La amenaza de una pandemia está promoviendo una desorbitada respuesta emocional, que quizá pueda tildarse de exagerada desde una perspectiva global, pero, a la vez, se hace muy comprensible desde un punto de vista individualizado. El miedo es libre y cada cual ha de coger la cuota que estime oportuna en función de sus circunstancias; al otro lado están los profesionales de la salud, estos sí obligados a tomar medidas preventivas que les preserven del contagio, ya que la salud colectiva depende de la de ellos.

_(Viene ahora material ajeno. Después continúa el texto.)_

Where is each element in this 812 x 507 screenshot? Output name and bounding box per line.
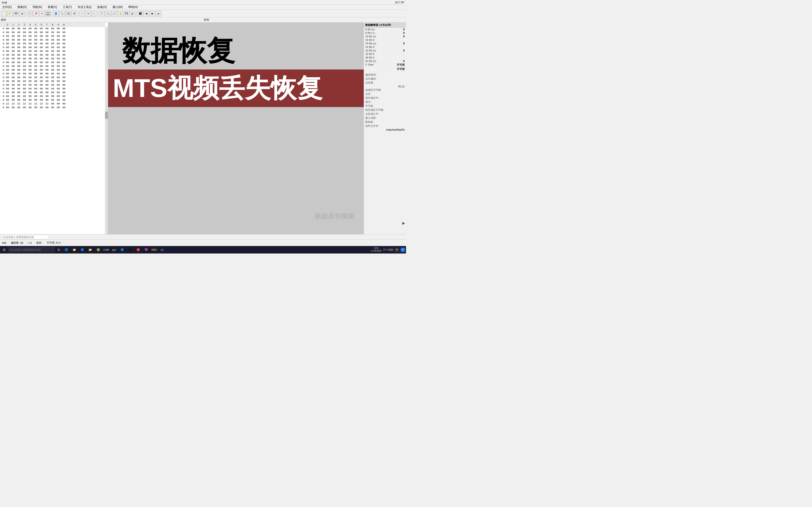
hex-scrollbar-thumb[interactable] (105, 112, 108, 119)
hex-byte-cell[interactable]: 00 (61, 91, 67, 94)
hex-byte-cell[interactable]: 00 (5, 91, 10, 94)
hex-byte-cell[interactable]: 00 (61, 65, 67, 68)
hex-byte-cell[interactable]: 00 (39, 87, 44, 90)
hex-byte-cell[interactable]: 00 (55, 68, 61, 71)
hex-byte-cell[interactable]: 00 (39, 61, 44, 64)
hex-byte-cell[interactable]: 00 (27, 99, 33, 101)
hex-byte-cell[interactable]: 22 (33, 102, 39, 105)
menu-nav[interactable]: 导航(N) (31, 5, 44, 10)
toolbar-btn-5[interactable]: 🔧 (99, 11, 105, 16)
table-row[interactable]: 00000000000000000000000 (0, 49, 105, 53)
taskbar-app-ai[interactable]: Ai (158, 246, 166, 253)
hex-byte-cell[interactable]: 00 (21, 80, 27, 82)
hex-byte-cell[interactable]: 00 (16, 68, 21, 71)
hex-byte-cell[interactable]: 00 (16, 83, 21, 87)
hex-byte-cell[interactable]: 00 (27, 106, 33, 109)
taskbar-app-cw[interactable]: CaW (102, 246, 110, 253)
hex-byte-cell[interactable]: 00 (5, 50, 10, 53)
hex-byte-cell[interactable]: 00 (39, 27, 44, 30)
hex-byte-cell[interactable]: 00 (16, 27, 21, 30)
hex-byte-cell[interactable]: 00 (61, 99, 67, 101)
hex-byte-cell[interactable]: 00 (33, 99, 39, 101)
hex-byte-cell[interactable]: 00 (50, 35, 55, 38)
hex-byte-cell[interactable]: 00 (61, 54, 67, 56)
toolbar-btn-new[interactable]: 📄 (1, 11, 7, 16)
hex-byte-cell[interactable]: 00 (27, 39, 33, 41)
hex-byte-cell[interactable]: 00 (44, 91, 50, 94)
hex-byte-cell[interactable]: 00 (16, 46, 21, 49)
hex-byte-cell[interactable]: 00 (50, 102, 55, 105)
hex-byte-cell[interactable]: 00 (5, 87, 10, 90)
hex-byte-cell[interactable]: 00 (5, 61, 10, 64)
hex-byte-cell[interactable]: 00 (61, 42, 67, 45)
hex-byte-cell[interactable]: 00 (16, 57, 21, 60)
hex-byte-cell[interactable]: 00 (21, 46, 27, 49)
table-row[interactable]: 00000000000000000000000 (0, 46, 105, 49)
hex-byte-cell[interactable]: 00 (61, 27, 67, 30)
hex-byte-cell[interactable]: 22 (39, 102, 44, 105)
hex-byte-cell[interactable]: 00 (44, 80, 50, 82)
hex-byte-cell[interactable]: 00 (5, 80, 10, 82)
toolbar-btn-6[interactable]: 🔍 (105, 11, 111, 16)
hex-byte-cell[interactable]: 00 (33, 87, 39, 90)
search-input[interactable] (2, 235, 49, 239)
hex-byte-cell[interactable]: 00 (50, 50, 55, 53)
hex-byte-cell[interactable]: 00 (16, 87, 21, 90)
table-row[interactable]: 00000000000000000000000 (0, 75, 105, 79)
hex-byte-cell[interactable]: 00 (16, 42, 21, 45)
hex-byte-cell[interactable]: 00 (39, 46, 44, 49)
hex-byte-cell[interactable]: 00 (16, 31, 21, 34)
hex-byte-cell[interactable]: 00 (39, 95, 44, 98)
hex-byte-cell[interactable]: 00 (44, 72, 50, 75)
hex-byte-cell[interactable]: 00 (33, 65, 39, 68)
hex-byte-cell[interactable]: 00 (21, 27, 27, 30)
toolbar-btn-1[interactable]: 👤 (53, 11, 59, 16)
taskbar-app-browser[interactable]: 🌐 (62, 246, 70, 253)
hex-byte-cell[interactable]: 00 (39, 39, 44, 41)
hex-byte-cell[interactable]: 00 (16, 106, 21, 109)
hex-byte-cell[interactable]: 00 (16, 95, 21, 98)
hex-byte-cell[interactable]: 00 (33, 61, 39, 64)
hex-byte-cell[interactable]: 00 (55, 42, 61, 45)
hex-byte-cell[interactable]: 00 (10, 95, 16, 98)
hex-byte-cell[interactable]: 00 (50, 72, 55, 75)
hex-byte-cell[interactable]: 00 (16, 50, 21, 53)
hex-byte-cell[interactable]: 00 (61, 39, 67, 41)
hex-byte-cell[interactable]: 00 (55, 95, 61, 98)
hex-byte-cell[interactable]: 00 (21, 106, 27, 109)
hex-byte-cell[interactable]: 00 (33, 50, 39, 53)
hex-byte-cell[interactable]: 00 (10, 106, 16, 109)
hex-byte-cell[interactable]: 00 (39, 68, 44, 71)
hex-byte-cell[interactable]: 00 (10, 80, 16, 82)
hex-byte-cell[interactable]: 00 (21, 54, 27, 56)
hex-byte-cell[interactable]: 00 (5, 76, 10, 79)
hex-byte-cell[interactable]: 00 (5, 106, 10, 109)
hex-byte-cell[interactable]: 00 (44, 83, 50, 87)
hex-byte-cell[interactable]: 00 (21, 61, 27, 64)
hex-byte-cell[interactable]: 00 (39, 83, 44, 87)
hex-byte-cell[interactable]: 00 (27, 91, 33, 94)
hex-byte-cell[interactable]: 00 (44, 99, 50, 101)
hex-byte-cell[interactable]: 00 (50, 54, 55, 56)
hex-panel[interactable]: 0 1 2 3 4 5 6 7 8 9 A 000000000000000000… (0, 22, 108, 239)
hex-byte-cell[interactable]: 00 (55, 46, 61, 49)
hex-byte-cell[interactable]: 00 (55, 87, 61, 90)
toolbar-btn-7[interactable]: 🔎 (111, 11, 117, 16)
toolbar-btn-14[interactable]: 🔈 (156, 11, 161, 16)
menu-help[interactable]: 帮助(H) (127, 5, 139, 10)
toolbar-btn-12[interactable]: ◀ (144, 11, 149, 16)
hex-byte-cell[interactable]: 00 (44, 31, 50, 34)
hex-byte-cell[interactable]: 00 (16, 91, 21, 94)
hex-byte-cell[interactable]: 00 (55, 72, 61, 75)
hex-byte-cell[interactable]: 00 (10, 72, 16, 75)
hex-byte-cell[interactable]: 00 (21, 35, 27, 38)
menu-pro-tools[interactable]: 专业工具(I) (76, 5, 93, 10)
hex-byte-cell[interactable]: 00 (61, 76, 67, 79)
hex-byte-cell[interactable]: 00 (55, 80, 61, 82)
hex-byte-cell[interactable]: 00 (55, 91, 61, 94)
table-row[interactable]: 00000000000000000000000 (0, 53, 105, 57)
hex-byte-cell[interactable]: 00 (50, 39, 55, 41)
hex-byte-cell[interactable]: 00 (27, 68, 33, 71)
hex-byte-cell[interactable]: 00 (27, 57, 33, 60)
hex-byte-cell[interactable]: 00 (39, 50, 44, 53)
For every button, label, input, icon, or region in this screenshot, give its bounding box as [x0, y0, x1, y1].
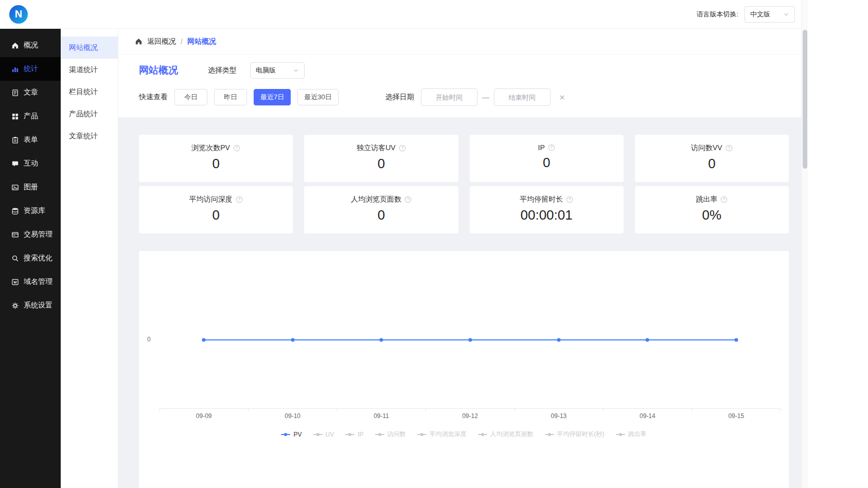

Por lo demás, la vocación, ese sentido fundamental que ampara el buen hacer en toda actividad humanitaria y juega un papel esencial en cualquier profesión, lo hace tanto más en el área de la salud, donde tan importante es transmitir confianza, punto clave en toda terapia y en una sanidad eficiente, incluso en mayor grado que el propio tratamiento medicamentoso. Hace algunas décadas no era extraña la figura del médico rural recorriendo a caballo en medio de la noche la distancia que le separaba de un enfermo para transmitirle, sobre todo, su aliento vivificador, llegando, incluso, a contribuir con una parte de su exiguo salario al pago del tratamiento. Hoy todo ha cambiado, pero lo que nunca debe desaparecer es el sentido humanista de la medicina y la proximidad con el paciente, lo que se hace notar en escenarios tan particulares como el que protagoniza el coronavirus, el cual se está mostrando como un agente de extremo vigor a la hora de poner de relieve lo mejor y lo peor del ser humano. Como en toda circunstancia excepcional, brilla el egoísmo casi tanto como la solidaridad, mientras que los actos de mezquindad y vileza intentarán eclipsar a los de entrega generosa.

Vamos a ver mucho, demasiado, en los próximos días. ¡Que nada nos nuble la prudencia y una mínima cordura!